DStream::leftSemiJoinEngine
Syntax
DStream::leftSemiJoinEngine(rightStream, metrics, matchingColumn,
[garbageSize=5000], [updateRightTable=false])
Details
Creates a left semi join streaming engine. For details, see createLeftSemiJoinEngine .
Return value: A DStream object.
Arguments
rightStream is a DStream object indicating the input data source of the right table.
-
metrics can use one or more expressions, built-in or user-defined functions (but not aggregate functions), or a constant scalar/vector. Note that the output column for a constant vector must be in array vector form.
-
metrics can be functions that return multiple values and the columns in the output table to hold the return values must be specified. For example, <func(price) as `col1`col2>.
- When there is only 1 column to match - If the names of the columns to match are the same in both tables, matchingColumn should be specified as a STRING scalar; otherwise it's a tuple of two elements. For example, if the column is named "sym" in the left table and "sym1" in the right table, then matchingColumn = [[`sym],[`sym1]].
-
When there are multiple columns to match - If both tables share the names of all columns to match, matchingColumn is a STRING vector; otherwise it's a tuple of two elements. For example, if the columns are named "timestamp" and "sym" in the left table, whereas in the right table they're named "timestamp" and "sym1", then matchingColumn = [[`timestamp, `sym], [`timestamp,`sym1]].
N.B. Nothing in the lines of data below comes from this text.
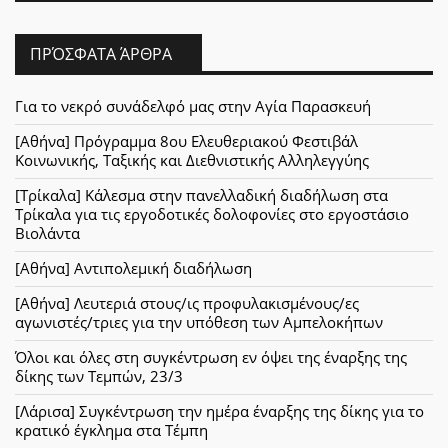
ΠΡΌΣΦΑΤΑ ΆΡΘΡΑ
Για το νεκρό συνάδελφό μας στην Αγία Παρασκευή
[Αθήνα] Πρόγραμμα 8ου Ελευθεριακού Φεστιβάλ
Κοινωνικής, Ταξικής και Διεθνιστικής Αλληλεγγύης
[Τρίκαλα] Κάλεσμα στην πανελλαδική διαδήλωση στα
Τρίκαλα για τις εργοδοτικές δολοφονίες στο εργοστάσιο
Βιολάντα
[Αθήνα] Αντιπολεμική διαδήλωση
[Αθήνα] Λευτεριά στους/ις προφυλακισμένους/ες
αγωνιστές/τριες για την υπόθεση των Αμπελοκήπων
Όλοι και όλες στη συγκέντρωση εν όψει της έναρξης της
δίκης των Τεμπών, 23/3
[Λάρισα] Συγκέντρωση την ημέρα έναρξης της δίκης για το
κρατικό έγκλημα στα Τέμπη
garbageSize (optional) is a positive integer. The default value is 5,000. Unlike other join engines, the garbageSize parameter for left semi join engine is only used to remove the historical data from the left table. The system will clear the data from the left table when the number of joined records exceeds garbageSize.
updateRightTable (optional) is a Boolean value indicating whether to output the first record (updateRightTable = true) or the latest record (updateRightTable = false) when there are more than one matching records in the right table. The default value is false.
Examples
if (!existsCatalog("orca")) {
createCatalog("orca")
}
go
use catalog orca
// If a stream graph with the same name already exists, destroy it first.
// dropStreamGraph('joinEngine')
g = createStreamGraph('joinEngine')
r = g.source("right", 1024:0, `time`sym1`vol, [TIMESTAMP, SYMBOL, INT])
g.source("left", 1024:0, `time`sym`price, [TIMESTAMP, SYMBOL, DOUBLE])
.leftSemiJoinEngine(r, metrics=<[price, vol,price*vol]>, matchingColumn=[[`time,`sym], [`time,`sym1]], updateRightTable=true)
.sink("output")
g.submit()
go
v = [1, 5, 10, 15]
tmp1=table(2012.01.01T00:00:00.000+v as time, take(`AAPL, 4) as sym, rand(100,4) as price)
appendOrcaStreamTable("left", tmp1)
v = [1, 1, 3, 4, 5, 5, 5, 15]
tmp2=table(2012.01.01T00:00:00.000+v as time, take(`AAPL, 8) as sym, rand(100,8) as vol)
appendOrcaStreamTable("right", tmp2)
select * from orca_table.output
time | sym | price | vol | price_mul |
---|---|---|---|---|
2012.01.01 00:00:00.001 | AAPL | 36 | 62 | 2,232 |
2012.01.01 00:00:00.005 | AAPL | 82 | 35 | 2,870 |
2012.01.01 00:00:00.015 | AAPL | 60 | 23 | 1,380 |